Nov 16, 2006 09:20
This is excerpted from Mike Taibbi's article on msnbc.com:
"In the weeks after I quit, my friends, family and colleagues rallied around me, and I was touched. I’d get these e-mails saying “Call me!” if I had an urge to light up. Once, rushing into my office on deadline, I found a package on my desk with a card taped to it: “Thought I’d buy you the next few rounds.” It was from a colleague, a two-month supply of quit-smoking patches.
It turned out I didn’t need them. I was done smoking, though I’d really just begun to think about it. And about how the relatively paltry funding for lung cancer research suffers from the impact of smoker’s guilt - the "we bring it on ourselves" lament that even Peter referenced in his very last broadcast, saying he’d “been weak” and had gone back to smoking after 9/11. Less than 1/10th of the research dollars spent on breast cancer are spent on lung cancer per death, for example. I thought about how there’ve been few celebrity-led commercial campaigns for lung-cancer research - because so few lung cancer patients, only about 15 percent, have a five-year survival rate or ever get healthy enough again to lead the fund-raising charge or the next 5K run.

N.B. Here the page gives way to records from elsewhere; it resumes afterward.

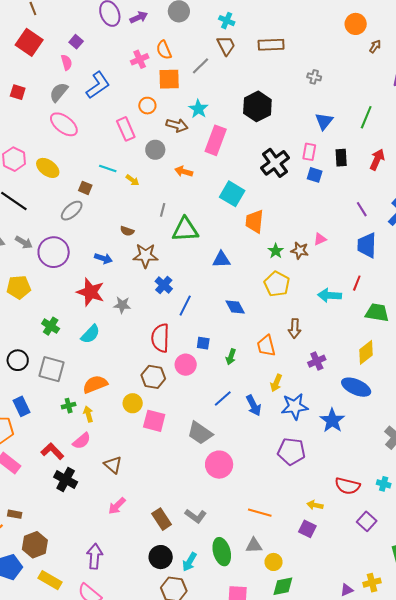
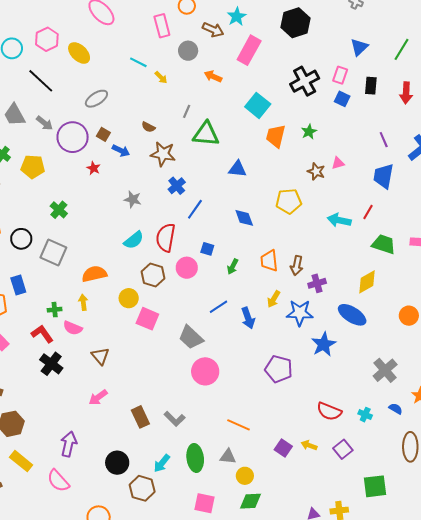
red arrow: (377, 160) -> (406, 93), turned 150
brown square: (85, 188) -> (103, 134), moved
green star: (276, 251) -> (309, 132), moved
yellow pentagon: (277, 284) -> (289, 201), turned 30
red star: (91, 292) -> (93, 168), moved, size x0.5
brown arrow: (295, 328) -> (297, 266), moved
cyan semicircle: (90, 334) -> (134, 240), moved
green cross: (69, 406) -> (55, 310), moved
blue star: (295, 406) -> (300, 313), moved
pink semicircle: (82, 441) -> (73, 328), turned 54
yellow arrow: (315, 505) -> (309, 445), moved
black circle: (161, 557) -> (117, 463), moved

So 160,000 Americans died of lung cancer last year, at least as many will be newly diagnosed this year, and unless its next victim is a Peter Jennings or Dana Reeve - who would also be taken by the disease - it remains a largely invisible mass killer whose opponents have no champion or spokesperson, and whose cures and treatments seem as distant or feeble as ever."
This falls in with what I keep saying. As frustrated as I get with all the attention on breast cancer, *I* am not an activist. I don't have it in me. A lot of people don't. We don't have our champions or spokespeople.
BUT - I, at the very least, am so incredibly lucky to have friends who care about me and want to help me. The LimeProject and LimeSuckers is getting Hodgkin's out there. It will indirectly help other people, too.